Carlos Pita1; Matías Castro2; Kyla Jones3
1BEE, Medtronic; 2 BVSC, DVM, MPhil, Medtronic; 3MSc, Medtronic
Artificial intelligence (AI) is a broad concept referring to intelligent machines or technologies capable of emulating human brain functions and imitating human abilities, including decision-making, problem-solving, reasoning, visual perception, and speech recognition. Machine learning (ML), neural networks, and deep learning (DL) are all subsets of AI.
Among the myriad applications of AI in the healthcare sector, perhaps one of the most fascinating is its direct use in patient diagnosis and treatment. Currently, AI applications in this capacity is predominately found in the medical technology space.
To illustrate the utilization of AI and identify points of convergence between technologies, pharmaceuticals, and healthcare services, two specific products were presented: the application of intelligent algorithms in insulin pumps, and the use of machine learning in the diagnosis of colon cancer. Equally important is understanding how these technologies are harnessed within the patient care pathway, either by healthcare providers or the pharmaceutical industry.
Intelligent Algorithms in Insulin Pumps: A Paradigm Shift for Diabetes Management
While diabetes management has witnessed significant advances in terms of more advanced and varied types of insulin, drugs and technology, achieving an adequate control remains elusive as the management of diabetes remains heavily dependent on patient treatment decisions, patient skills and knowledge, and the patient’s willingness to comply to treatment. This is particularly demanding for people with type 1 diabetes (T1D), who are fully dependent on insulin.
Novel algorithms are driving a profound transformation in diabetes care by automating and improving the precision of some of the decision making in the management of the condition. Specifically, advanced hybrid closed loop (AHCL) systems are capable of automatically adjusting the requirements of insulin of a person living with diabetes every five minutes based on glucose sensor data, dictated the corresponding administration or withholding of insulin. Effectively, these advanced algorithms remove the human factor from treatment decisions, thereby reducing the corresponding human error.
Foremost among the clinical benefits for patients due to these advances in technologies, is an improved time spent within the recommended range of glucose levels, otherwise known as Time In Range (TIR). A higher TIR represents a more stable glucose profile that mitigates the short- and long-term complications associated with the fluctuating patterns of glucose of a sub-optimal Diabetes management. With AHCL, up to 90% of users meet the international recommendation of 70% of TIR. This is particularly meaningful when compared to data of non-automated therapies that show outcomes ranging from 35-65% TIR, and that only ~25% of people with T1D meet recommendations.
There have been incredible advances in the software and hardware of insulin pumps over the last few years, and the algorithms are continuing to improve for the benefit of the patient.
Colon Cancer Diagnosis Using Machine Learning
Colon cancer is treatable if identified and treated early. However, early detection is challenging, with an up to 26% rate of error associated with detecting early adenomas. This challenge results in a relatively late detection of cancerous lesions, making colon cancer the 2nd most lethal type of cancer.
GI Genius, for example, uses machine learning to analyze images during a colonoscopy to identify colorectal lesions and reduce the number of missed lesions by almost half. Specifically, is a computer aided detection (CADe) tool that combines hardware and software that integrates with current colonoscopy equipment to detect polyps in real time.

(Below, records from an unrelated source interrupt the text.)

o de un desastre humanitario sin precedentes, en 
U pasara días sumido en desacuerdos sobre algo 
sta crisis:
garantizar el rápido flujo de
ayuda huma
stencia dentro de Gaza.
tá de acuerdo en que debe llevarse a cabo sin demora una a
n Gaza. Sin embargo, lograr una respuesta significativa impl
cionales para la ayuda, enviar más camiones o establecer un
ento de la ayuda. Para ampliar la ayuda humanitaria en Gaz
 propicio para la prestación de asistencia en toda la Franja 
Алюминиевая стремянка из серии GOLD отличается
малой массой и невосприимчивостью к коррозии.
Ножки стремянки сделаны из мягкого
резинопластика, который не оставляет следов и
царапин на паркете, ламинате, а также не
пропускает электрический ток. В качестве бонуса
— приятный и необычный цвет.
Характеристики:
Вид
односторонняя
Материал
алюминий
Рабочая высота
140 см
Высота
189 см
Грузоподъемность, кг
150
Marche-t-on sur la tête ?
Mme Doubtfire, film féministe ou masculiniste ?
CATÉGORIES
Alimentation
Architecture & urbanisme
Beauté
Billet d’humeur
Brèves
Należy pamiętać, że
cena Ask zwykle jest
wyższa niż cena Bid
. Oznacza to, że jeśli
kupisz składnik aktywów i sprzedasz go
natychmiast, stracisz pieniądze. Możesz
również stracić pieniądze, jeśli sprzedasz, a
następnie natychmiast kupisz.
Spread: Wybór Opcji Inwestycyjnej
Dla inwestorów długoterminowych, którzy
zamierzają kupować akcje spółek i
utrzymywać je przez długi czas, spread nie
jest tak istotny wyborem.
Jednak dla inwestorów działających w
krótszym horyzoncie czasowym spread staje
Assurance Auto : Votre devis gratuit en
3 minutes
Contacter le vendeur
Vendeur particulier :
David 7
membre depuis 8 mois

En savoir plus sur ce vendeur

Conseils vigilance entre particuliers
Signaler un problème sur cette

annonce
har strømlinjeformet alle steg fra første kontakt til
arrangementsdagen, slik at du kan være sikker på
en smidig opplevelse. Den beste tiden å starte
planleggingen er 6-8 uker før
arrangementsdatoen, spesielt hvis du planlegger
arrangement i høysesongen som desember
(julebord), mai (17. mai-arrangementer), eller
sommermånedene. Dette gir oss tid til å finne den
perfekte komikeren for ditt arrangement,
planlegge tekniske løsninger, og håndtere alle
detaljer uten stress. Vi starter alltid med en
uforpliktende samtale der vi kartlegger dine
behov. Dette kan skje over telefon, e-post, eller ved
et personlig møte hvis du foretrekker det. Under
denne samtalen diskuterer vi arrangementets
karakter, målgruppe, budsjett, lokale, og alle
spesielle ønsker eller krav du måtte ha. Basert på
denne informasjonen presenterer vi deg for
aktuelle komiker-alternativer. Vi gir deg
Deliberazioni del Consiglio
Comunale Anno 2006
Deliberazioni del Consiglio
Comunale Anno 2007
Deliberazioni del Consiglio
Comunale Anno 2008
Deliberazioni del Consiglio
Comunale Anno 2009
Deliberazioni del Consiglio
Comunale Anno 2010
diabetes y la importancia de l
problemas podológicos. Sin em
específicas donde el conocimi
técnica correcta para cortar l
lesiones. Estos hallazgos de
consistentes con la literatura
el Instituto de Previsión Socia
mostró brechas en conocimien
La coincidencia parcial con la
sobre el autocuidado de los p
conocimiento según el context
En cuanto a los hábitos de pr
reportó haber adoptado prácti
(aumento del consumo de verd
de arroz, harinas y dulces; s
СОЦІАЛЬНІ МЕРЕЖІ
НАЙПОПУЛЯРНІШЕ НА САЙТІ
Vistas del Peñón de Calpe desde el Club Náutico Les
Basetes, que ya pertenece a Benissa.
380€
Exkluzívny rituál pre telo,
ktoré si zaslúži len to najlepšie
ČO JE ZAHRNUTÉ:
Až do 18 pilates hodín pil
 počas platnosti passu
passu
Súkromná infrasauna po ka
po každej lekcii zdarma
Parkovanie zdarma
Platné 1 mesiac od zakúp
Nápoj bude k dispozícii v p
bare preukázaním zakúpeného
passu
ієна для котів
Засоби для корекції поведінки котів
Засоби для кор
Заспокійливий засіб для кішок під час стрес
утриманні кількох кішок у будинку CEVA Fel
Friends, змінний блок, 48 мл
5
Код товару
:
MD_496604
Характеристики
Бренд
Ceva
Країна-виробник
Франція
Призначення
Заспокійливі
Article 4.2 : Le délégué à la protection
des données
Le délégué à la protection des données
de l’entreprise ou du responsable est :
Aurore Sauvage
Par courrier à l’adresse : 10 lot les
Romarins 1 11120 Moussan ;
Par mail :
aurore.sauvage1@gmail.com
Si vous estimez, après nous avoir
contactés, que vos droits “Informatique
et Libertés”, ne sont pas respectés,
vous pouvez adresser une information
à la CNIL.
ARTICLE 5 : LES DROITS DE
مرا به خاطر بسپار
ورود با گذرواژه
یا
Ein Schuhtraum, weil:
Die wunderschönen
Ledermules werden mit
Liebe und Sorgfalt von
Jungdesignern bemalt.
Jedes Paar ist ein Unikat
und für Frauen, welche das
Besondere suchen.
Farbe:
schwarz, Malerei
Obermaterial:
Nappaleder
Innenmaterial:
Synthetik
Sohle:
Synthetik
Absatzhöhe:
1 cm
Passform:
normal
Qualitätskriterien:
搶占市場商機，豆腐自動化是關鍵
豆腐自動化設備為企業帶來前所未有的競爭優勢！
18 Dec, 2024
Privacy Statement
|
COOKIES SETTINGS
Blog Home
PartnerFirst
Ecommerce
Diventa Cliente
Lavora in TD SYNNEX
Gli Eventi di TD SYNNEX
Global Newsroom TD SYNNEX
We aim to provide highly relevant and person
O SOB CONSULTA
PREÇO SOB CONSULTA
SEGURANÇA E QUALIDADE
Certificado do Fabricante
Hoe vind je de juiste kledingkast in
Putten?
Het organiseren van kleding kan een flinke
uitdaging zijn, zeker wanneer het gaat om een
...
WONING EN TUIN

The program is trained to detect polyps of various shapes and sizes and use both visual and audible alerts to highlight areas of interest to the physician, during the colonoscopy procedure. With adequate identification, the physician is able to make an immediate treatment decision.
Finally, GI Genius is built on an ever-growing data set. The technology was trained and validated with white light endoscopy videos and this data set continues to grow, from 500 images in 2017 to over 13 million images to this day. With each update, the machine learning algorithm continues to learn and incorporate improvements.
In the examples mentioned above, we see significant benefits for patients; these benefits are not achieved by replacing the physician, but by amplifying their impact though the speed, precision, and efficiency that AI can offer.
AI can be employed in medical technology software and as a tool to search for new products, among other applications within the healthcare landscape. This creates opportunities for collaboration between complementary industries, including pharmaceutical companies, medical devices, and research institutes. Moreover, it introduces new challenges for HEOR and regulators. It is at these points of convergence between diverse stakeholders that transparent discussions must continue to be fostered, promoting the responsible expansion of AI for the benefit of patients.